Extracted page text data –
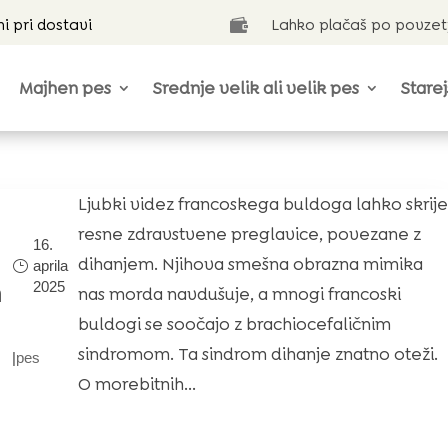
ni pri dostavi
Lahko plačaš po povzet

Majhen pes
Srednje velik ali velik pes
Starej
Ljubki videz francoskega buldoga lahko skrije
resne zdravstvene preglavice, povezane z
16.
dihanjem. Njihova smešna obrazna mimika
aprila
2025
m
nas morda navdušuje, a mnogi francoski
buldogi se soočajo z brachiocefaličnim
sindromom. Ta sindrom dihanje znatno oteži.
|
pes
O morebitnih...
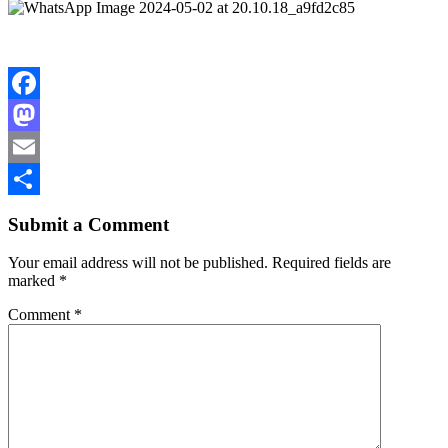
Facebook
Mastodon
Email
Share
Submit a Comment
Your email address will not be published.
Required fields are
marked
*
Comment
*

TRY IT –
Write every entry out again exactly, images omitted.

REPLY –
ni pri dostavi
Lahko plačaš po povzet

Majhen pes
Srednje velik ali velik pes
Starej
Ljubki videz francoskega buldoga lahko skrije
resne zdravstvene preglavice, povezane z
16.
dihanjem. Njihova smešna obrazna mimika
aprila
2025
m
nas morda navdušuje, a mnogi francoski
buldogi se soočajo z brachiocefaličnim
sindromom. Ta sindrom dihanje znatno oteži.
|
pes
O morebitnih...
Facebook
Mastodon
Email
Share
Submit a Comment
Your email address will not be published.
Required fields are
marked
*
Comment
*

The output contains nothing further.